On campaign finance: Is sponsor of two bills on the issue. One limits fundraising during legislative sessions; the other sets up a public campaign system modeled on New York City's.

JOHN FERLICCA, Republican challenger

Current job: Attorney

Political experience: Six years in the Monroe County Legislature

http://www.ferliccaforassembly.org/

On redistricting: Wants two panels of retired judges or civic-action groups, one to redistrict each house, focused on preserving "communities of interest." "The most important aspect of that plan would be that the two panels couldn't talk to each other."

On campaign finance: "I signed off on Clean Money, Clean Elections. I don't know if that's the perfect plan, but it's obviously better than the plan that we have right now."


132nd State Assembly District

JOE MORELLE, Democratic incumbent

Current job: Businessman and chair of the Monroe County Democratic Party

Political experience: MonroeCounty Legislature 1983 to 1990, State Assembly 1991 to present

http://www.morelle.com/

On redistricting:Morelle didn't say what he'd support. Instead, he defends political involvement in the process.

On campaign finance: Favors bills the Assembly has passed to create a New York City-style public finance system.

SAM TRAPANI, Republican challenger

Current job: Businessman

http://www.samtrapani.com/

On redistricting: Supports removing politicians and anything that smacks of partisanship. "Do it randomly. Let the cards fall where they fall." Who would be in charge? "A computer."

On campaign finance: "I would really rather see a system whereby once you become a bona fide candidate through some sort of qualification process, like getting enough signatures, then let the state give you dollars --- either a Clean Money fund or mandatory free air time."


133rd State Assembly District

DAVID GANTT, Democratic incumbent

Current job: Full-time legislator

Political experience: Nine years in the Monroe County Legislature, State Assembly 1983 to present

http://assembly.state.ny.us/mem/?ad=133

Did not respond to interview requests.

CARLOS COCKER, Republican challenger

Current job:Call-center employee

On redistricting: "I can't sit here and tell you I have the answer for how to change that, but I can tell you it needs to be changed."

On campaign finance: "I'm not familiar with that issue in-depth, but I know that's something that people have been upset about."


135th State Assembly District

DAVID KOON, Democratic incumbent

Current job: Businessman

Political experience: State Assembly 1997 to present

http://assembly.state.ny.us/mem/?ad=135

On redistricting: "Start in the eastern tip of Long Island and come across for 125,000 or however many people, you make that District 1 and so on, and make them as compact and as geographically square as you can. I think the non-partisan group would be the best way to do that."

On campaign finance: Public financing is fine, but don't expect it to match rich candidates' spending levels. "I think that we have to somehow limit the amount of money that you can spend on a campaign. It's crazy."

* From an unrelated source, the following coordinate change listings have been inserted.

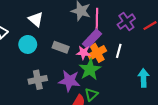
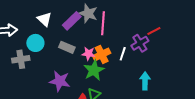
purple cross: (126, 22) -> (140, 43), moved
purple rectangle: (92, 39) -> (72, 21), moved
gray cross: (38, 80) -> (21, 59), moved
purple star: (69, 81) -> (60, 81), moved

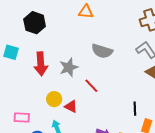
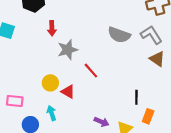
gray semicircle: (102, 51) -> (119, 35), moved
red arrow: (41, 64) -> (52, 28), moved, size x0.6

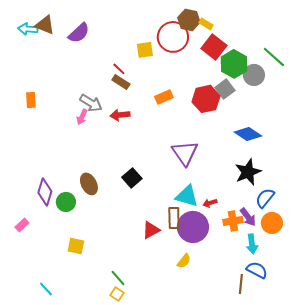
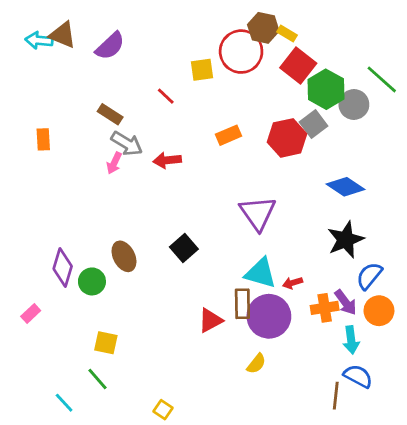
brown rectangle: (121, 82) -> (110, 114), moved
green line: (118, 278) -> (98, 379), moved

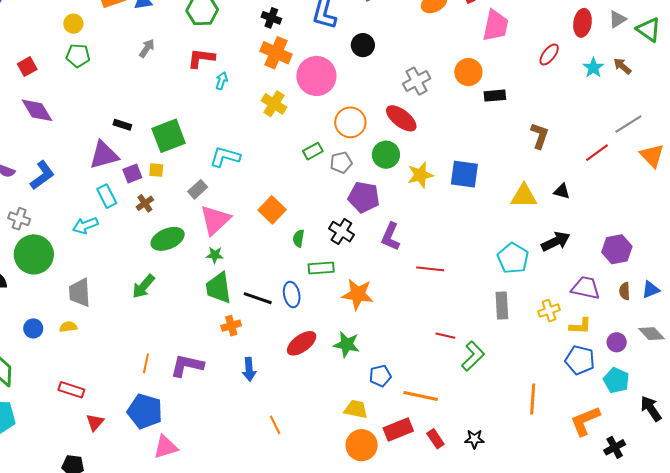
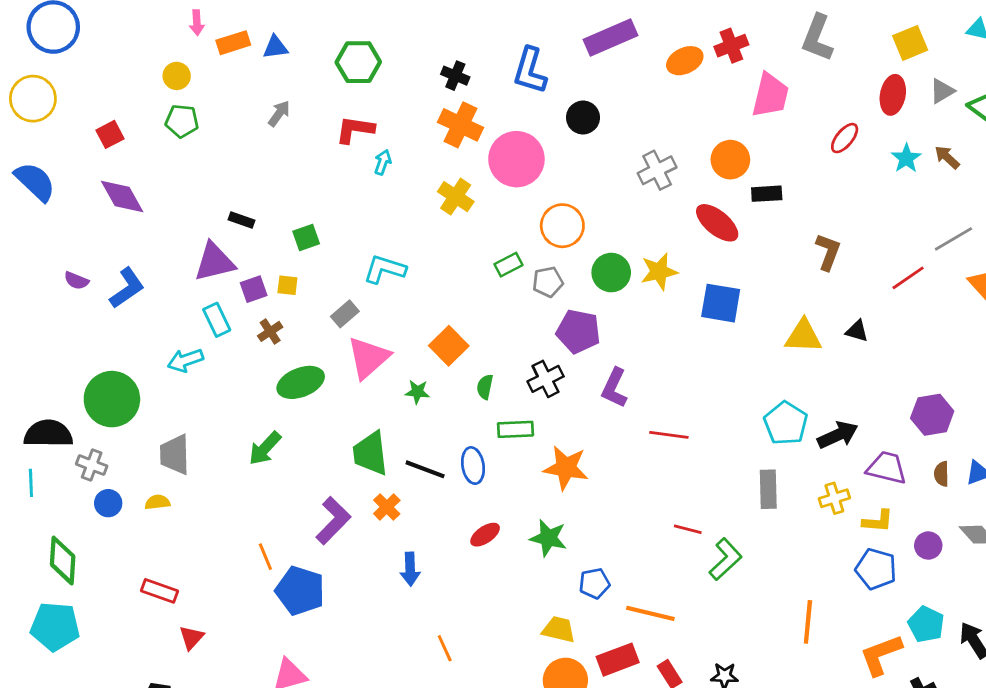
red ellipse: (401, 118) -> (717, 223), moved
green square: (169, 136) -> (306, 238), size x0.6
yellow star: (420, 175) -> (659, 272), moved
gray cross: (19, 219) -> (92, 465), moved
black cross: (341, 232) -> (546, 379), turned 30
black arrow: (556, 241) -> (838, 435), moved
green star: (215, 255) -> (417, 392), moved
orange cross: (231, 326) -> (387, 507), turned -30
red ellipse: (302, 343) -> (485, 535), size x0.7
orange line: (146, 363) -> (265, 557), turned -36
purple L-shape: (187, 366) -> (333, 521), moved, turned 120
cyan pentagon: (616, 380) -> (926, 624), moved
blue pentagon: (145, 411) -> (300, 591), moved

MARK JOHNS, Republican challenger

Current job: Monroe County Health Department employee

http://www.markjohns.org/

On redistricting: "Allow Democrats and Republicans to each pick 10 retired judges and then out of a hat pick three of those judges, not knowing which they might be, to oversee a computer program" that would generate geographically compact districts.

On campaign financing: Wants a public clean-election fund with a $1 billion endowment --- at 5 percent interest that'd generate $200 million every two years for 212 state legislature races. Everyone gets "a couple of hundred thousand dollars." No one gets outside contributions.